The "person one" vs "person two" bias seems trivially solvable by running each pair evaluation twice with each possible labelling and the averaging the scores.

Although of course that behavior may be a signal that the model is sort of guessing randomly rather than actually producing a signal.

harrisonjackson · on March 10, 2025

Agreed on the second part. Correcting for bias this way might average out the scores but not in a way that correctly evaluates the HN comments.
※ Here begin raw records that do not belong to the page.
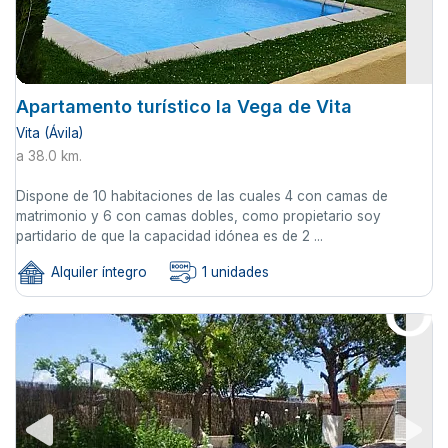
Apartamento turístico la Vega de Vita
Vita (Ávila)
a 38.0 km.
Dispone de 10 habitaciones de las cuales 4 con camas de
matrimonio y 6 con camas dobles, como propietario soy
partidario de que la capacidad idónea es de 2 ...
Alquiler íntegro
1 unidades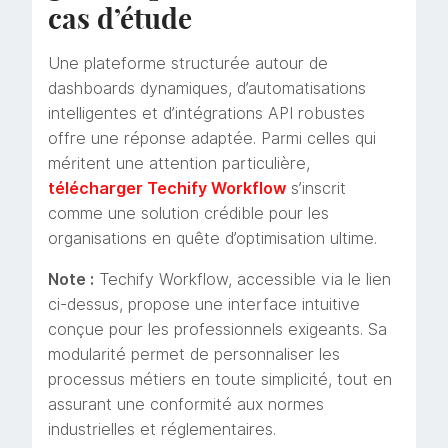
cas d’étude
Une plateforme structurée autour de
dashboards dynamiques, d’automatisations
intelligentes et d’intégrations API robustes
offre une réponse adaptée. Parmi celles qui
méritent une attention particulière,
télécharger Techify Workflow
s’inscrit
comme une solution crédible pour les
organisations en quête d’optimisation ultime.
Note :
Techify Workflow, accessible via le lien
ci-dessus, propose une interface intuitive
conçue pour les professionnels exigeants. Sa
modularité permet de personnaliser les
processus métiers en toute simplicité, tout en
assurant une conformité aux normes
industrielles et réglementaires.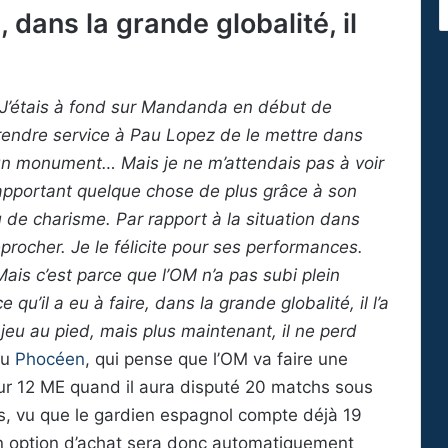
e, dans la grande globalité, il
. J’étais à fond sur Mandanda en début de
s rendre service à Pau Lopez de le mettre dans
d’un monument… Mais je ne m’attendais pas à voir
 apportant quelque chose de plus grâce à son
de charisme. Par rapport à la situation dans
reprocher. Je le félicite pour ses performances.
Mais c’est parce que l’OM n’a pas subi plein
’il a eu à faire, dans la grande globalité, il l’a
 jeu au pied, mais plus maintenant, il ne perd
du
Phocéen
, qui pense que l’OM va faire une
ur 12 ME quand il aura disputé 20 matchs sous
cas, vu que le gardien espagnol compte déjà 19
on option d’achat sera donc automatiquement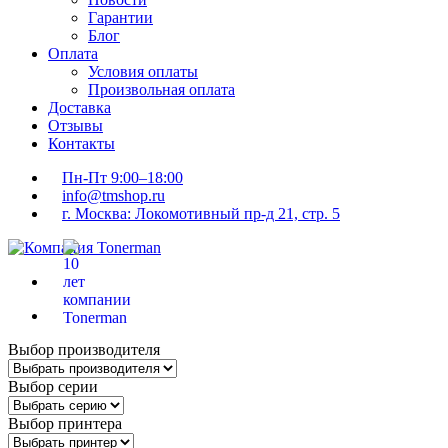
Гарантии
Блог
Оплата
Условия оплаты
Произвольная оплата
Доставка
Отзывы
Контакты
Пн-Пт 9:00–18:00
info@tmshop.ru
г. Москва: Локомотивный пр-д 21, стр. 5
Выбор производителя
Выбор серии
Выбор принтера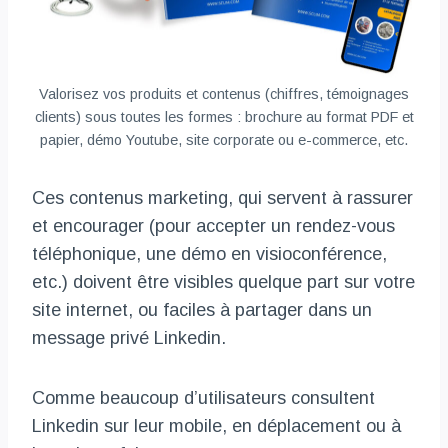
Valorisez vos produits et contenus (chiffres, témoignages
clients) sous toutes les formes : brochure au format PDF et
papier, démo Youtube, site corporate ou e-commerce, etc.
Ces contenus marketing, qui servent à rassurer
et encourager (pour accepter un rendez-vous
téléphonique, une démo en visioconférence,
etc.) doivent être visibles quelque part sur votre
site internet, ou faciles à partager dans un
message privé Linkedin.
Comme beaucoup d’utilisateurs consultent
Linkedin sur leur mobile, en déplacement ou à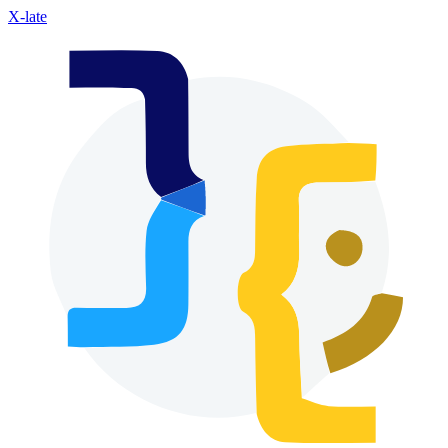
X-late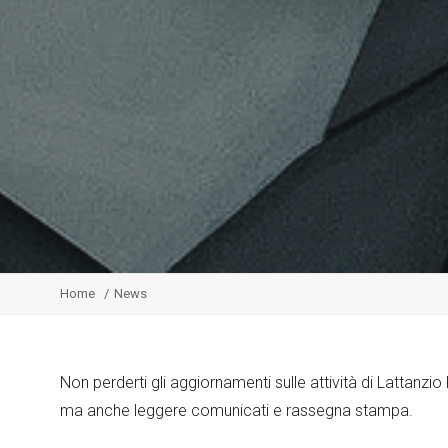
Home
News
Non perderti gli aggiornamenti sulle attività di Lattanzi
ma anche leggere comunicati e rassegna stampa.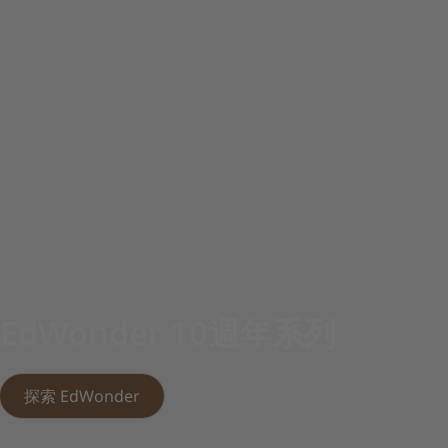
EdWonder 10週年系列
探索 EdWonder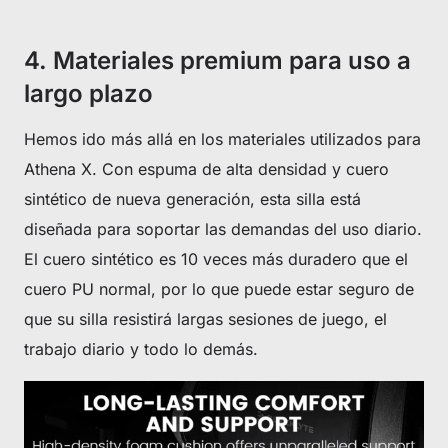
4. Materiales premium para uso a
largo plazo
Hemos ido más allá en los materiales utilizados para
Athena X. Con espuma de alta densidad y cuero
sintético de nueva generación, esta silla está
diseñada para soportar las demandas del uso diario.
El cuero sintético es 10 veces más duradero que el
cuero PU normal, por lo que puede estar seguro de
que su silla resistirá largas sesiones de juego, el
trabajo diario y todo lo demás.
Get €30 off your first order!
Subscribe to unlock and stay updated on Blacklyte special offers, 
new releases and more!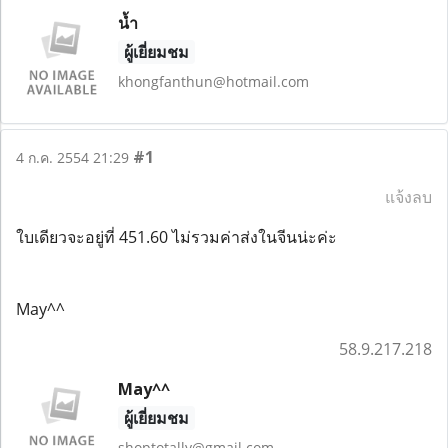
น้ำ
ผู้เยี่ยมชม
khongfanthun@hotmail.com
#1
4 ก.ค. 2554 21:29
แจ้งลบ
ใบเดียวจะอยู่ที่ 451.60 ไม่รวมค่าส่งในจีนน่ะค่ะ
May^^
58.9.217.218
May^^
ผู้เยี่ยมชม
shoptotally@gmail.com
The LLM isn't performing the desired task.

It sounds possible to cancel out the comments where reversing the labels swaps the outcome because of bias. That will leave the more "extreme" HN comments that it consistently scored regardless of the label. But that may not solve for the intended task still.

rahimnathwani · on March 10, 2025

  The LLM isn't performing the desired task.

It's 'not performing the task', in the same way that the humans ranking voice attractiveness are 'not performing the task'.

I wouldn't treat the output as complete garbage, just because it's somewhat biased by an irrelevant signal.

devit · on March 8, 2025

It's bullshit according to previous discussion on HN (https://news.ycombinator.com/item?id=43301369).

Just a bunch of undocumented hardware registers/commands, no remotely accessible backdoor.

devit · on March 8, 2025

The article is wrong on the claim that Rust panic are harder to catch than C++ exceptions: as long as you don't configure panic=abort you can catch them easily with catch_panic and they are generally implemented using the same runtime mechanism (i.e. Rust panics usually effectively are C++ exceptions for most purposes).

01HNNWZ0MV43FF · on March 8, 2025

Hm, it just feels wrong though. Panics feel bigger than exceptions

int_19h · on March 8, 2025

That's a cultural thing (and a good one, too).

The one big difference tho is that in Rust, the end user of the library - i.e. the person compiling the binary of which this library is a part - can decide at that point whether panics unwind like C++ exceptions, or just abort immediately. Conversely, this means that the library should never assume that it can catch panics, even its own internal ones, because it may be compiled with panic=abort.

So it's kinda like C++ exceptions, but libraries can only throw, never catch.